Anisotropy of Young's modulus and tensile properties in cold rolled α′ martensite Ti–V–Sn alloys

Young's modulus and tensile properties of cold rolled Ti–8 mass% V and (Ti–8 mass% V)–4 mass% Sn alloy plates consisting of α′ martensite were investigated as a function of tensile axis orientation in this work. A single phase of α′ (hcp) martensite is obtained in Ti–8 mass% V and (Ti–8 mass% V)–4 mass% Sn alloys by quenching after solution treatment. By 86% cold rolling, acicular α′ martensite microstructures change into extremely refined dislocation cell-like structure with an average size of 60 nm, accompanied with the development of cold rolling texture in which the basal plane normal is tilted from the plate normal direction (ND) toward transverse direction (TD) at angles of ±49° for Ti–8% V alloy and ±46° for (Ti–8 mass% V)–4 mass% Sn alloy. No apparent anisotropy of Young's modulus (E) is observed for as-quenched Ti–8% V (E = 76–83 GPa) and (Ti–8% V)-4%Sn (E = 69–79 GPa). In contrast, Young's modulus increases with increasing angle from the rolling direction (RD) to TD for cold rolled Ti–8% V (E = 72–94 GPa) and (Ti–8% V)–4%Sn (E = 63–85 GPa). The observed anisotropy of Young's modulus can be reasonably explained in terms of the cold rolling α′ texture.0.2% proof stress and tensile strength are independent of tensile orientation for cold rolled Ti–8% V and (Ti–8% V)–4%Sn alloys.
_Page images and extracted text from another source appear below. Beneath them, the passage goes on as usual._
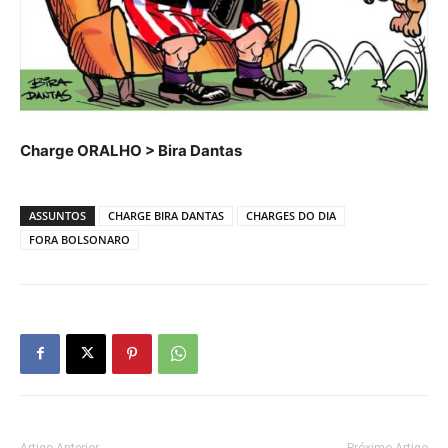
Charge ORALHO > Bira Dantas
ASSUNTOS
CHARGE BIRA DANTAS
CHARGES DO DIA
FORA BOLSONARO
Artigo Anterior
Próximo Artigo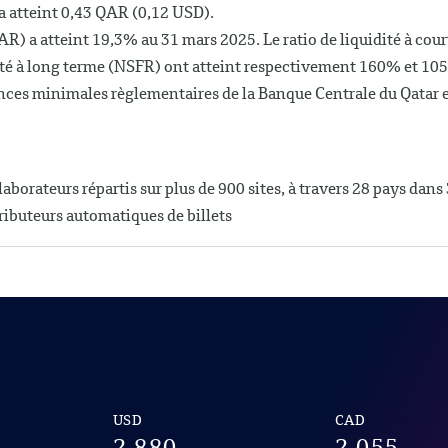
 a atteint 0,43 QAR (0,12 USD).
R) a atteint 19,3% au 31 mars 2025. Le ratio de liquidité à cour
idité à long terme (NSFR) ont atteint respectivement 160% et 1
ences minimales règlementaires de la Banque Centrale du Qatar 
orateurs répartis sur plus de 900 sites, à travers 28 pays dans 
tributeurs automatiques de billets
USD
CAD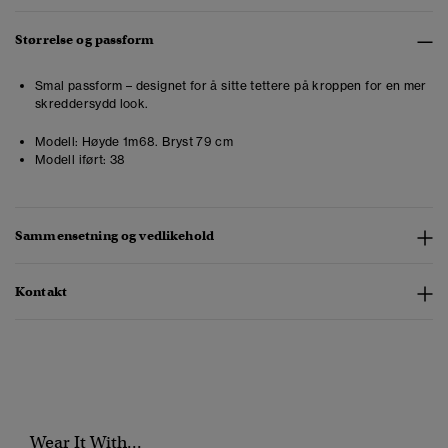
Størrelse og passform
Smal passform – designet for å sitte tettere på kroppen for en mer
skreddersydd look.
Modell:
Høyde 1m68. Bryst 79 cm
Modell iført:
38
Sammensetning og vedlikehold
Kontakt
Wear It With...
In contrast, larger elongation to fracture is obtained in specimens deviated by 30°, 45° and 60° from RD than by 0°, 75° and 90°. Scanning electron microscopy (SEM) fractographs reveal that quasi-cleavage-like fracture plane appears in 0° specimen of cold rolled Ti–8% V which shows brittle fracture and other specimens of cold rolled Ti–8% V and (Ti–8% V)–4%Sn alloys are fractured accompanied with necking and dimple formation. It is suggested from these results that brittle fracture is related to the activation of limited number of slip system and Sn addition leads to the activation of multiple slip systems.